:: Exercise directions ::
What is printed must match, line for line, the records from their first line through the line containing "Temperatura Máxima: 210°C", with pictures left out.

:: Given information ::
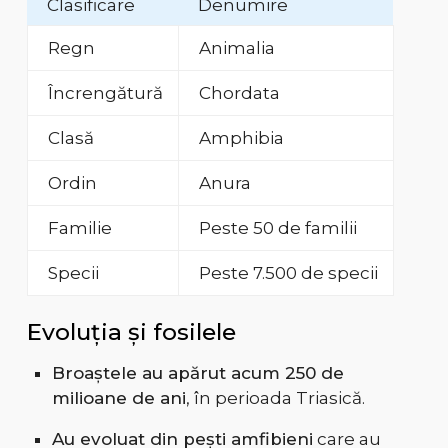
Clasificare
Denumire
Regn
Animalia
Încrengătură
Chordata
Clasă
Amphibia
Ordin
Anura
Familie
Peste 50 de familii
Specii
Peste 7.500 de specii
Evoluția și fosilele
Broaștele au apărut acum 250 de
milioane de ani
, în perioada Triasică.
Au evoluat din pești amfibieni
care au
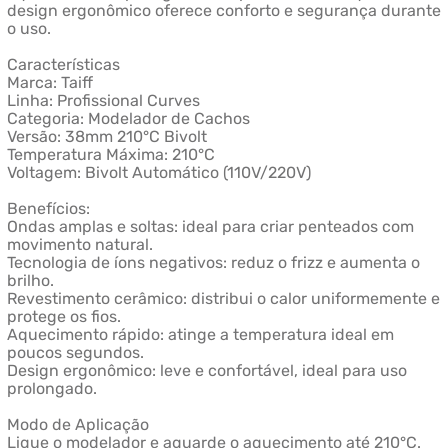
design ergonômico oferece conforto e segurança durante
o uso.
Características
Marca: Taiff
Linha: Profissional Curves
Categoria: Modelador de Cachos
Versão: 38mm 210°C Bivolt
Temperatura Máxima: 210°C
Voltagem: Bivolt Automático (110V/220V)
Benefícios:
Ondas amplas e soltas: ideal para criar penteados com
movimento natural.
Tecnologia de íons negativos: reduz o frizz e aumenta o
brilho.
Revestimento cerâmico: distribui o calor uniformemente e
protege os fios.
Aquecimento rápido: atinge a temperatura ideal em
poucos segundos.
Design ergonômico: leve e confortável, ideal para uso
prolongado.
Modo de Aplicação
Ligue o modelador e aguarde o aquecimento até 210°C.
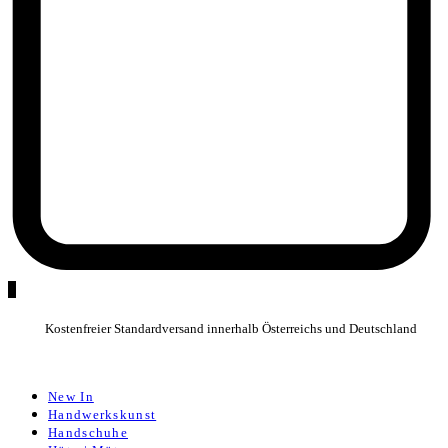
0
Kostenfreier Standardversand innerhalb Österreichs und Deutschland
New In
Handwerkskunst
Handschuhe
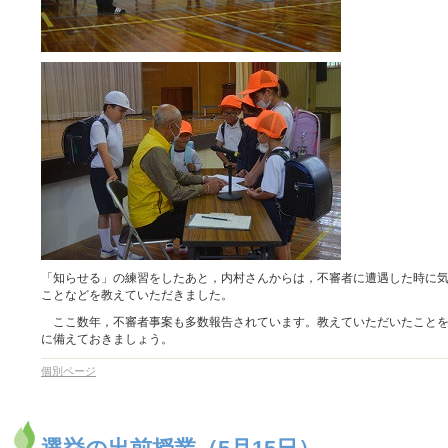
「知らせる」の練習をしたあと，内村さんからは，不審者に遭遇した時に
ことなどを教えていただきました。
ここ数年，不審者事案も多数報告されています。教えていただいたことを
に備えておきましょう。
個別ページ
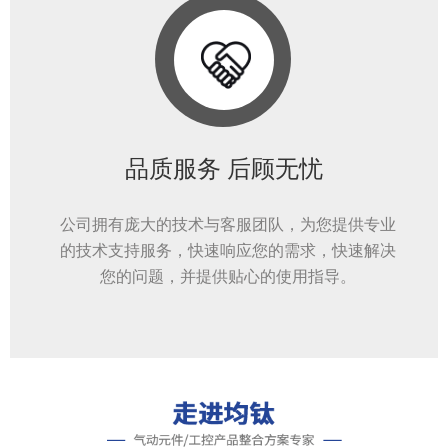
品质服务 后顾无忧
公司拥有庞大的技术与客服团队，为您提供专业
的技术支持服务，快速响应您的需求，快速解决
您的问题，并提供贴心的使用指导。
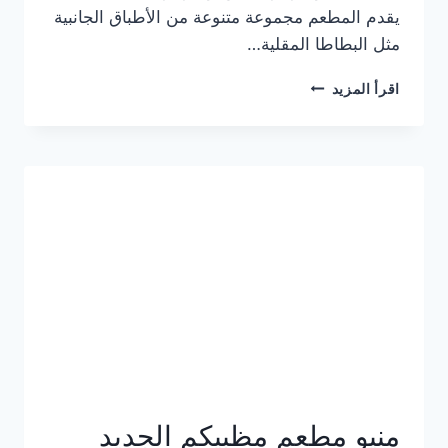
يقدم المطعم مجموعة متنوعة من الأطباق الجانبية
مثل البطاطا المقلية…
أسعار
اقرأ المزيد
منيو
مطعم
جان
برجر
الجديد
كامل
وعناوين
الفروع
منيو مطعم مظبيكم الجديد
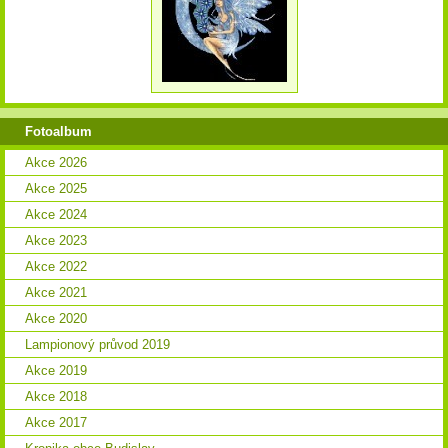
Fotoalbum
Akce 2026
Akce 2025
Akce 2024
Akce 2023
Akce 2022
Akce 2021
Akce 2020
Lampionový průvod 2019
Akce 2019
Akce 2018
Akce 2017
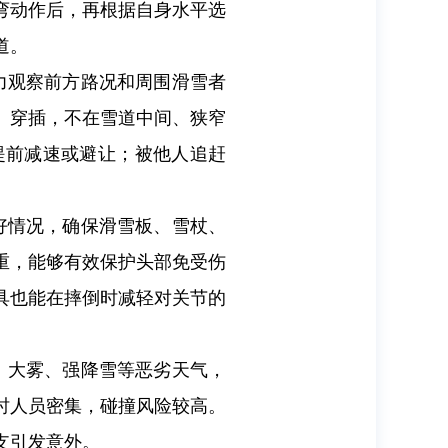
弯动作后，再根据自身水平选
道。
力观察前方路况和周围滑雪者
、穿插，不在雪道中间、狭窄
提前减速或避让；被他人追赶
好情况，确保滑雪板、雪杖、
重，能够有效保护头部免受伤
具也能在摔倒时减轻对关节的
、大雾、强降雪等恶劣天气，
时人员密集，碰撞风险较高。
支引发意外。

:: The answer ::
Clasificare
Denumire
Regn
Animalia
Încrengătură
Chordata
Clasă
Amphibia
Ordin
Anura
Familie
Peste 50 de familii
Specii
Peste 7.500 de specii
Evoluția și fosilele
Broaștele au apărut acum 250 de
milioane de ani
, în perioada Triasică.
Au evoluat din pești amfibieni
care au
design ergonômico oferece conforto e segurança durante
o uso.
Características
Marca: Taiff
Linha: Profissional Curves
Categoria: Modelador de Cachos
Versão: 38mm 210°C Bivolt
Temperatura Máxima: 210°C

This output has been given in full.